A Agência Internacional de Energia Atômica (AIEA), no intuito de auxiliar os países membros no cumprimento do artigo 8º da Convenção Internacional de Segurança Nuclear (adesão do Brasil em 1999), recomenda em seus Guias de Segurança que a Agência Reguladora não deve estar sujeita a pressão ou influência política na tomada de decisões, no que diz respeito à segurança (1, 4).

Portanto, para não estar sujeita a pressões de natureza política, a Agência Reguladora ficaria melhor posicionada como órgão da Presidência da República, a exemplo das congêneres americana e argentina.

2. Comissão Deliberativa – órgão máximo da Agência, com funções deliberativas e de fiscalização do cumprimento das atribuições legais pelas Diretorias. Deve ser composta por representantes de associações ambientais e científicas brasileiras, conforme sugere o eminente jurista Paulo Affonso Leme Machado em seu livro Direito Administrativo na página 809 da décima edição. 

Baseado na sugestão do jurista, uma proposta de composição para a Comissão Deliberativa seria a seguinte: (1) um representante dos ambientalistas escolhido pelo Ministério de Meio Ambiente; (2) um representante dos trabalhadores escolhido pelo Ministério do Trabalho; (3) um representante do Ministério da Saúde; (4) um representante da Engenharia Nacional, escolhido pelo Ministério da Educação nas Faculdades de Engenharia das Universidades Federais; (5) um representante de Pesquisa, escolhido pelo Ministério da Educação nas Universidades Federais; (6) um representante do Ministério da Justiça com notório saber em Direito Nuclear. 

Tendo em vista que a atribuição central da Agência é zelar pelo meio ambiente, pela saúde do público e trabalhadores, justificam-se as representações do Ministério do Meio Ambiente, do Ministério do Trabalho e do Ministério da Saúde.

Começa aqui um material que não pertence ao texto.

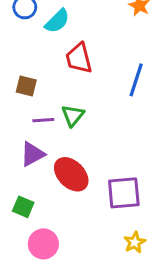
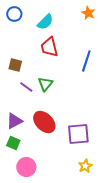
cyan semicircle: (57, 21) -> (45, 22), moved
purple line: (43, 120) -> (26, 87), turned 40
purple triangle: (33, 154) -> (14, 121), moved

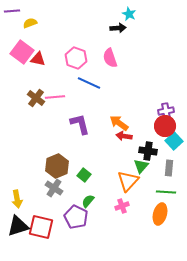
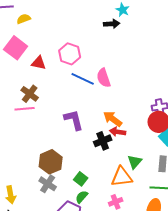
pink semicircle: (110, 58) -> (104, 78), moved
red triangle: (38, 59) -> (39, 63), moved
pink line: (55, 97) -> (25, 109), moved
black cross: (148, 151) -> (103, 141), moved, turned -30
green square: (84, 175) -> (81, 179), moved
orange triangle: (128, 181) -> (122, 177), turned 40

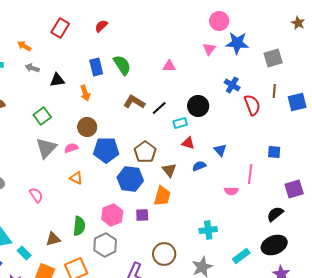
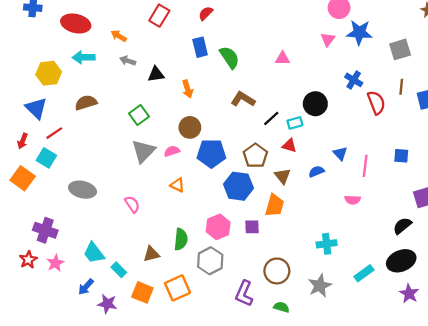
blue rectangle: (96, 67) -> (200, 47), moved
black line: (159, 108) -> (271, 118), moved
red triangle: (188, 143) -> (289, 146), moved
pink line: (250, 174) -> (365, 166), moved

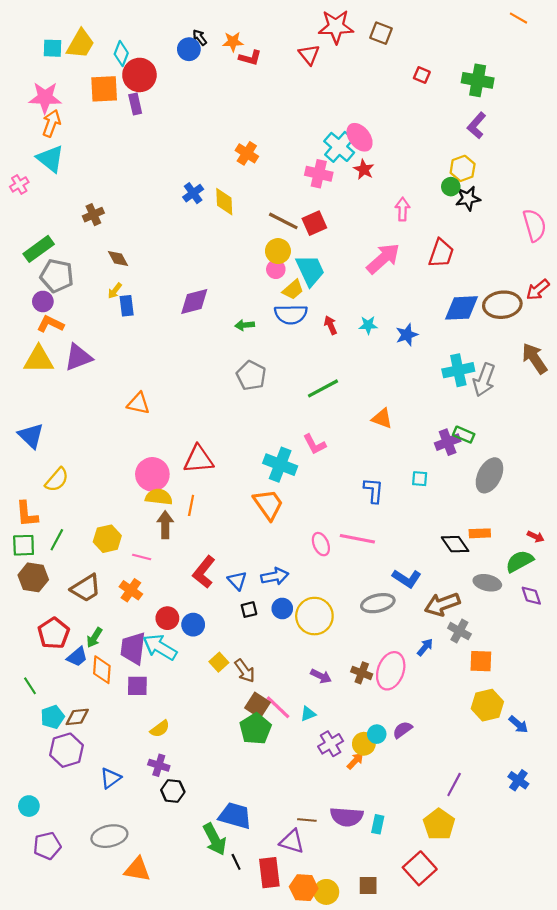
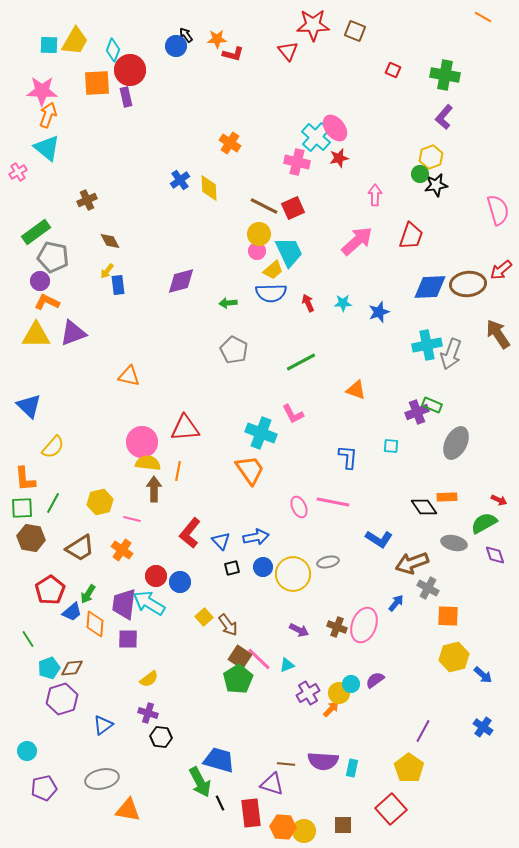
red star: (364, 169) -> (339, 158), turned 30
gray ellipse: (378, 603) -> (328, 562), moved, size x0.7

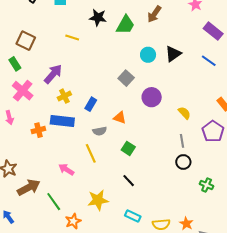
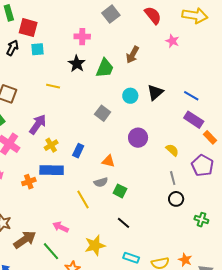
black star: (98, 18) -> (77, 64), turned 30
purple rectangle: (213, 31) -> (194, 120), moved
gray square: (126, 78) -> (103, 113), moved
gray semicircle: (100, 131) -> (101, 182), moved
pink arrow: (66, 169) -> (61, 227), moved

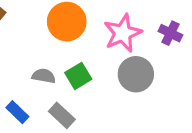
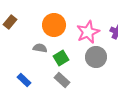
gray semicircle: (44, 76) -> (40, 48), moved
gray rectangle: (62, 115) -> (62, 80), moved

As representações da Engenharia Nacional e da Pesquisa se baseiam no fato de que os empreendimentos de pequeno, médio ou grande portes a serem licenciados e fiscalizados pela Agência são empreendimentos da Engenharia, sendo a usina nuclear o exemplo mais notório. 

De uma forma geral, a escolha das representações deve levar em conta esta característica importante, pois um profissional competente, mas sem um perfil adequado, pode não se adaptar como representante da Comissão Deliberativa da Agência. Este critério é também bastante importante para a ocupação das Diretorias da Agência.

Os membros da Comissão Deliberativa terão dedicação exclusiva (8 horas por dia) e contarão com infraestrutura necessária para exercer suas funções.

3. Critério de Vedação para a Ocupação das Diretorias, da Comissão Deliberativa ou de Funções Gratificadas e de Assessoramento da Agência: “Não é permitida a nomeação de representante que tenha atuado diretamente como dirigente ou funcionário de empresa requerente ou detentora de licença ou autorização da Agência ou da CNEN quando exercia a atribuição de órgão regulatório ou indiretamente através de prestação de serviços por pelo menos 10 anos antes da nomeação. Esta vedação também se aplica a dirigentes e funcionários pertencentes às instituições de pesquisa da CNEN e às empresas associadas”.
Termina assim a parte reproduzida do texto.